Security Bulletin: Vulnerabilities in IBM Sterling B2B Integrator and IBM Sterling File Gateway

Flash (Alert)


Abstract

IBM Sterling B2B Integrator and IBM Sterling File Gateway are affected by multiple security vulnerabilities. These vulnerabilities include:
- SQL Injection
- Path Traversal
- Unrestricted File Upload
- Cross-Site Scripting (XSS)
- Insufficient Session-ID Length
- Information Disclosure
- Command Injection
- File Type Manipulation
- Session Hijacking

Content

VULNERABILITY DETAILS

SQL Injection (CVE-2013-0560)

DESCRIPTION: IBM Sterling B2B Integrator and IBM Sterling File Gateway are subject to SQL Injection. An authenticated remote attacker could send specially-crafted SQL statements to various screens, which could allow the attacker to view, add, modify or delete information in the back-end database.

CVE ID: CVE-2013-0560
CVSS Base Score: 6.5
CVSS Temporal Score: See http://xforce.iss.net/xforce/xfdb/83012 for the current score
CVSS Environmental Score*: Undefined
CVSS Vector: (AV:N/AC:L/AU:S/C:P/I:P/A:P)

AFFECTED PRODUCTS:
IBM Sterling B2B Integrator 5.2, 5.1 and 5.0
IBM Sterling File Gateway 2.2, 2.1 and 2.0




Path Traversal (CVE-2013-2984)

DESCRIPTION: Path traversal is possible in IBM Sterling B2B Integrator and IBM Sterling File Gateway. Successful attacker could gain access to restricted files.

CVE ID: CVE-2013-2984
CVSS Base Score: 6.5
CVSS Temporal Score: See http://xforce.iss.net/xforce/xfdb/84006 for the current score
CVSS Environmental Score*: Undefined
CVSS Vector: (AV:N/AC:L/Au:S/C:P/I:P/A:P)

AFFECTED PRODUCTS:
IBM Sterling B2B Integrator 5.2 and 5.1
IBM Sterling File Gateway 2.2 and 2.1




Unrestricted File Upload (CVE-2013-2982)

DESCRIPTION: Any type of file is allowed to be uploaded in IBM Sterling B2B Integrator and IBM Sterling File Gateway. Successful attacker could take advantage of the flaw to launch other attacks.

CVE ID: CVE-2013-2982
CVSS Base Score: 6.5
CVSS Temporal Score: See http://xforce.iss.net/xforce/xfdb/83997 for the current score
CVSS Environmental Score*: Undefined
CVSS Vector: (AV:N/AC:L/Au:S/C:P/I:P/A:P)

AFFECTED PRODUCTS:
IBM Sterling B2B Integrator 5.2 and 5.1
IBM Sterling File Gateway 2.2 and 2.1




Command Injection (CVE-2013-0476)

DESCRIPTION: IBM Sterling B2B Integrator and IBM Sterling File Gateway are vulnerable to FTP command injection attacks. A remote attacker could inject unauthorized FTP commands which could compromise the server.

CVE ID: CVE-2013-0476
CVSS Base Score: 5.8
CVSS Temporal Score: See http://xforce.iss.net/xforce/xfdb/81405 for the current score
CVSS Environmental Score*: Undefined
CVSS Vector: (AV:N/AC:M/Au:N/C:P/I:P/A:N)

AFFECTED PRODUCTS:
IBM Sterling B2B Integrator 5.2, 5.1 and 5.0
IBM Sterling File Gateway 2.2, 2.1 and 2.0




Insufficient Session-ID Length (CVE-2013-0539)

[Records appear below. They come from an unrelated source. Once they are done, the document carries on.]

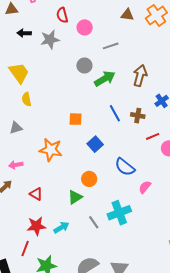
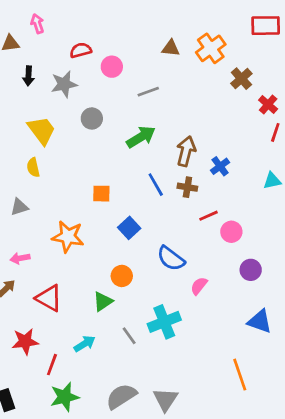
red semicircle: (62, 15) -> (81, 50), turned 91
black arrow: (24, 33) -> (28, 76), turned -88
gray circle: (84, 65) -> (92, 118), moved
yellow trapezoid: (19, 73) -> (42, 130), moved
brown arrow: (140, 76) -> (186, 151), moved
red triangle: (36, 194) -> (49, 298), size x1.5
red star: (36, 226) -> (25, 341), moved
red line: (25, 248) -> (52, 365), moved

DESCRIPTION: IBM Sterling B2B Integrator and IBM Sterling File Gateway are affected by an insufficient Session-ID length vulnerability that exists in a third party component. A shorter session identifier leaves the applications open to brute-force session guessing attacks. An attacker can hijack a user’s session if the user’s session identifier is guessed.

CVE ID: CVE-2013-0539
CVSS Base Score: 5
CVSS Temporal Score: See http://xforce.iss.net/xforce/xfdb/82916 for the current score
CVSS Environmental Score*: Undefined
CVSS Vector: (AV:N/AC:L/AU:N/C:P/I:N/A:N)

AFFECTED PRODUCTS:
IBM Sterling B2B Integrator 5.2, 5.1 and 5.0
IBM Sterling File Gateway 2.2, 2.1 and 2.0



Cross-Site Scripting (XSS) (CVE-2013-0455, CVE-2013-0468, CVE-2013-2983, CVE-2013-0559)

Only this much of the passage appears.